Neuromorphic computing mimics brain processes using artificial neurons and synapses to solve problems and make decisions efficiently. This brain-inspired technology is still in its early stages, with practical uses mostly limited to research by academic institutions, government bodies, and major tech companies. However, its potential is immense, particularly in areas requiring high efficiency and speed like edge computing, autonomous vehicles, and cognitive computing.
Neuromorphic designs, often based on the neocortex, achieve high efficiency through spiking neural networks, which replicate the brain’s method of transmitting information quickly and effectively.
The global neuromorphic computing market, valued at USD 4.2 billion in 2022, is projected to soar to USD 29.2 billion by 2032, exhibiting an impressive compound annual growth rate (CAGR) of 22% from 2023 to 2032.
This rapid expansion reflects the growing recognition of neuromorphic computing’s potential to revolutionise various industries. Leading the charge in this market are major companies such as Intel, IBM, BrainChip, Qualcomm, NVIDIA, Hewlett-Packard, Samsung, Accenture, Cadence-Design, and Knowm.
These industry giants are at the forefront of developing and implementing neuromorphic technologies, driving advancements that promise to transform computing paradigms and applications.
The distinction between neuromorphic and traditional computing lies in their architectures.

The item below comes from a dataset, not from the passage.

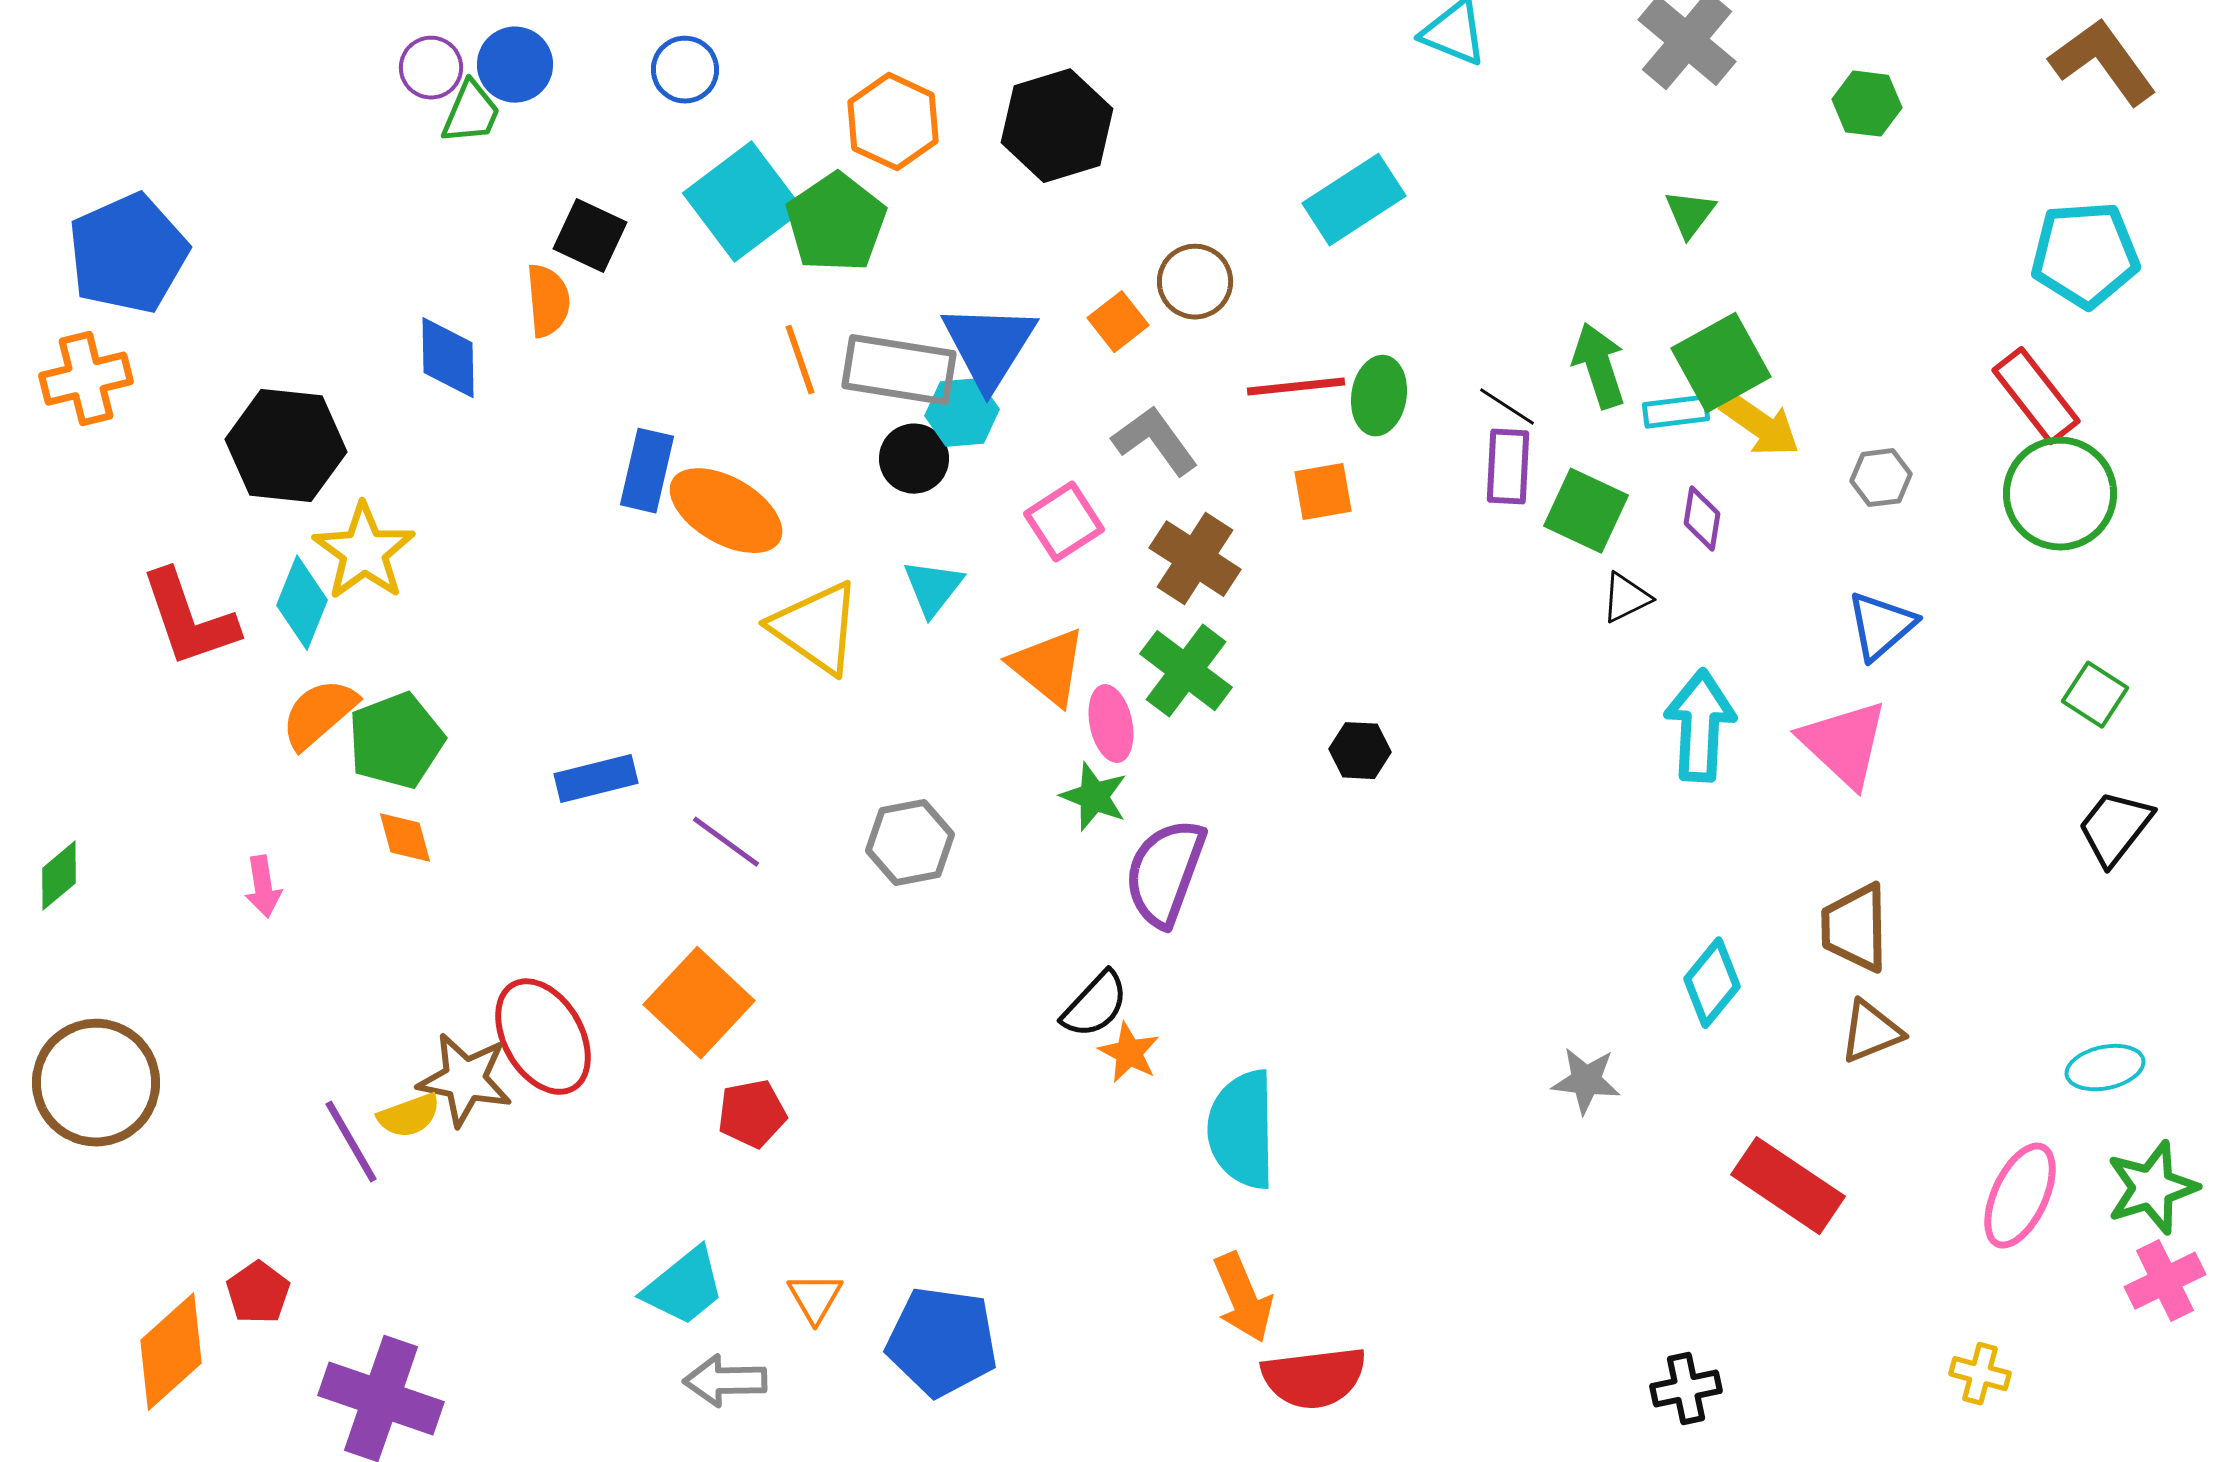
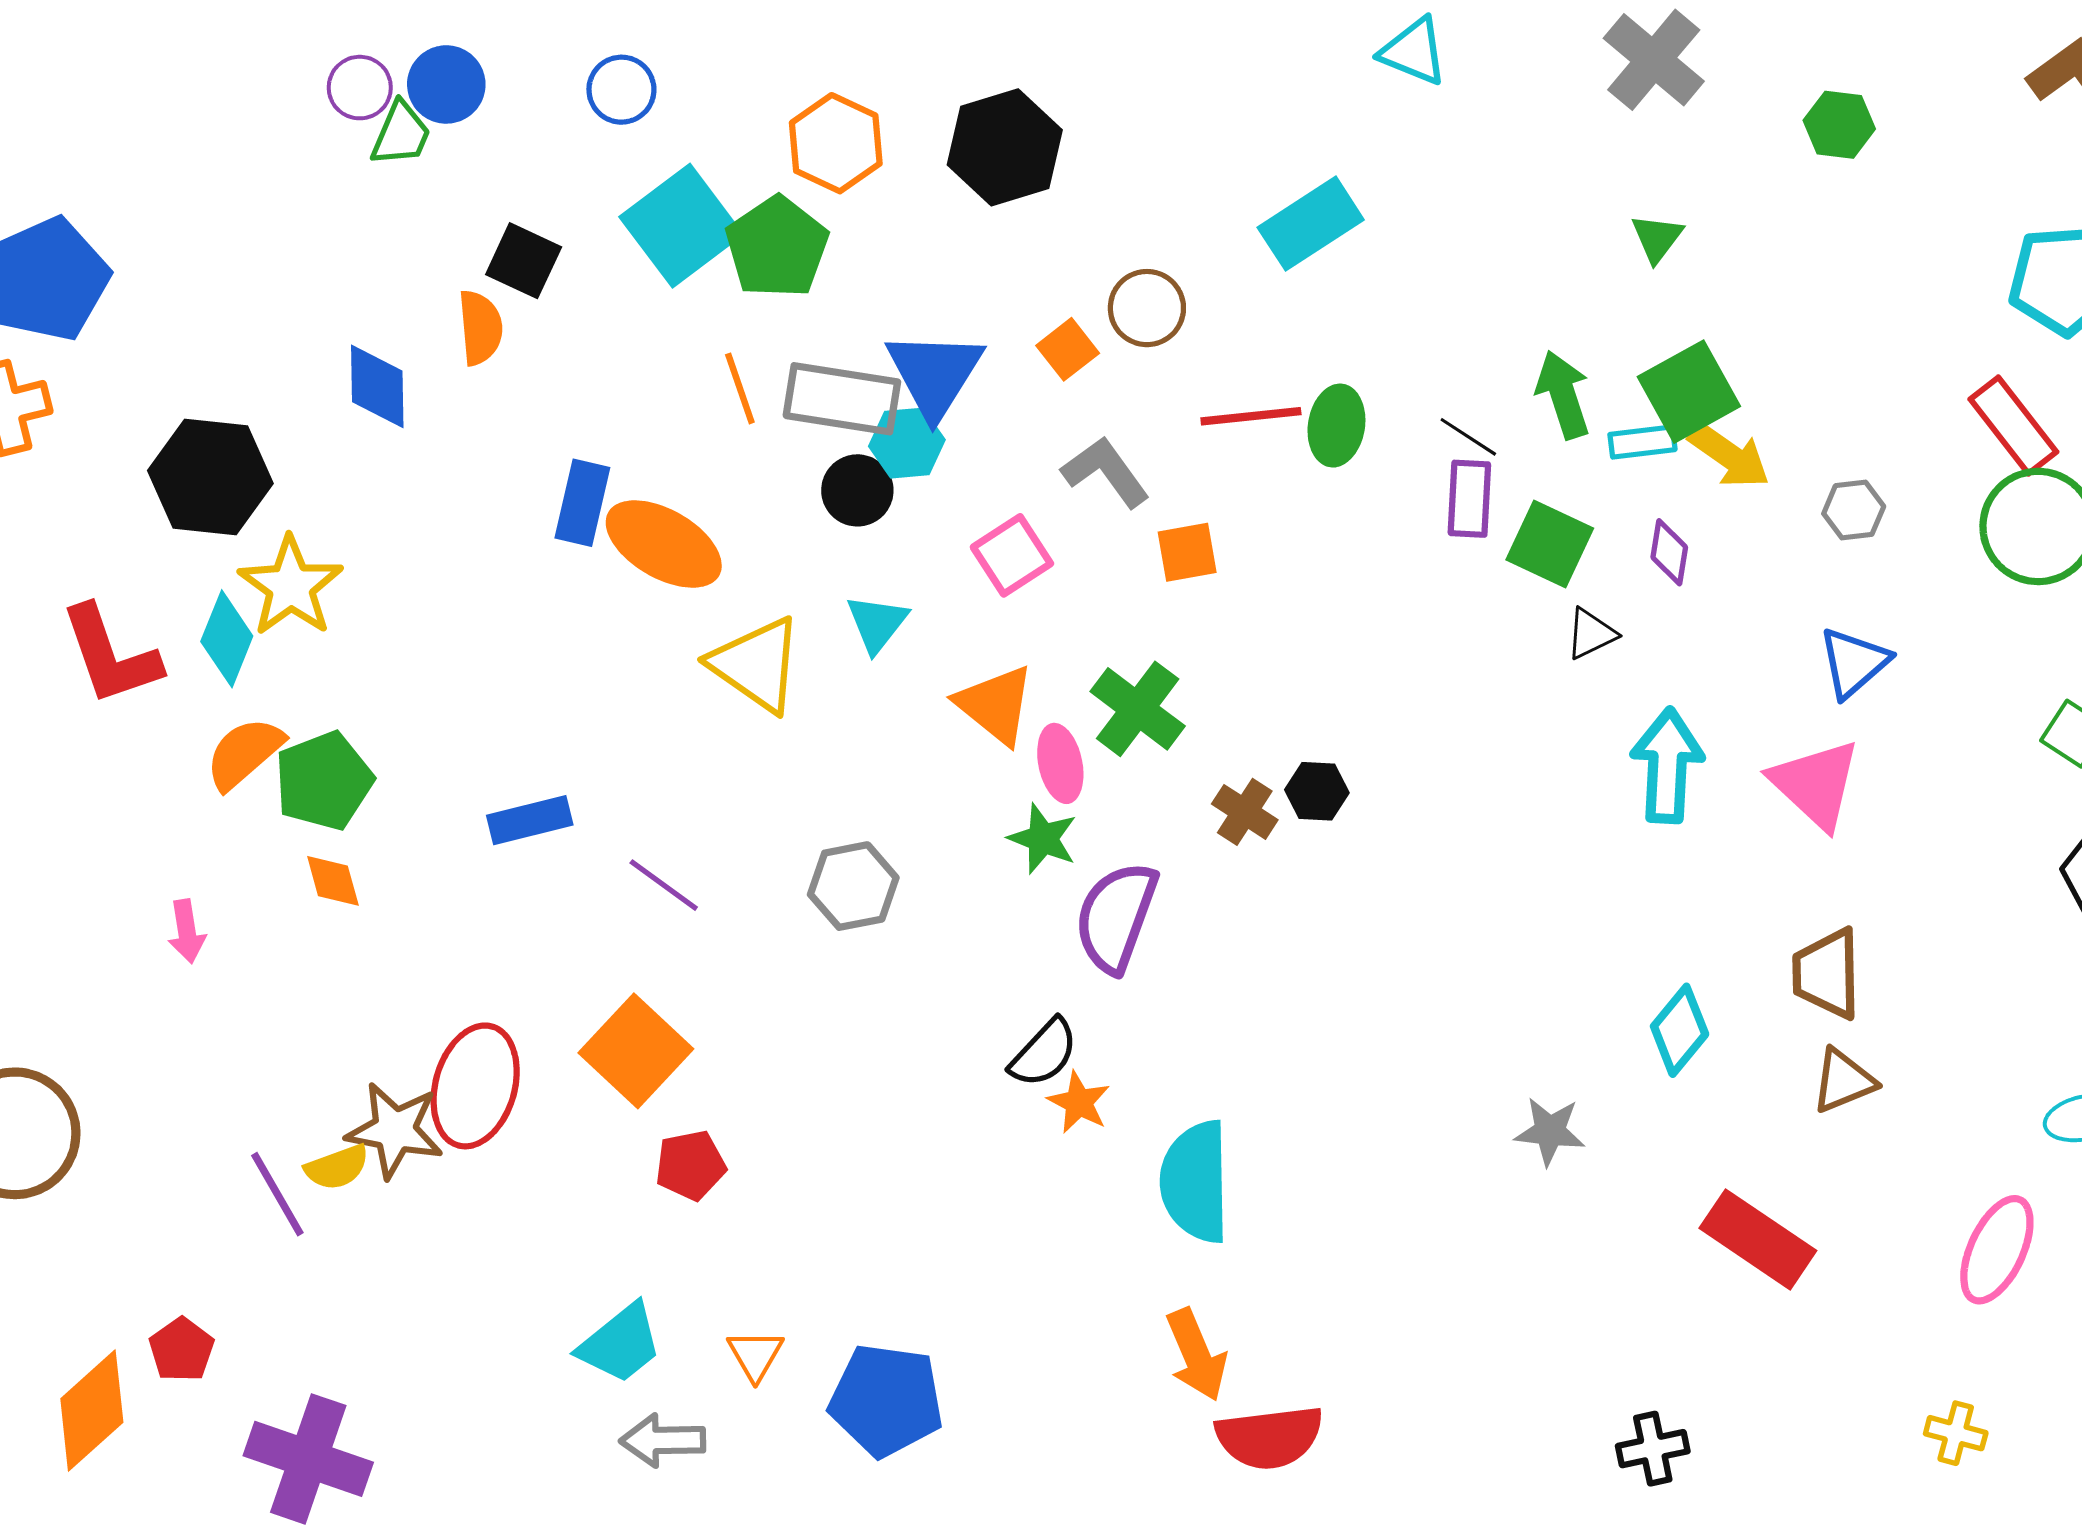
orange square: (1323, 492) -> (1187, 552), moved
brown cross: (1195, 559) -> (1245, 812), moved, size x0.7
red ellipse: (543, 1037) -> (475, 1086), turned 46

Traditional von Neumann computers use binary processing and sequential operations with separate memory storage and data processing units, often encountering efficiency bottlenecks.
In contrast, neuromorphic computers process multiple pieces of information simultaneously with tightly integrated memory and processors, offering more computational options and accelerating data-intensive tasks. This parallel processing capability positions neuromorphic computing as a promising alternative to overcome the limitations of conventional architectures, potentially driving advancements in AI and computing power.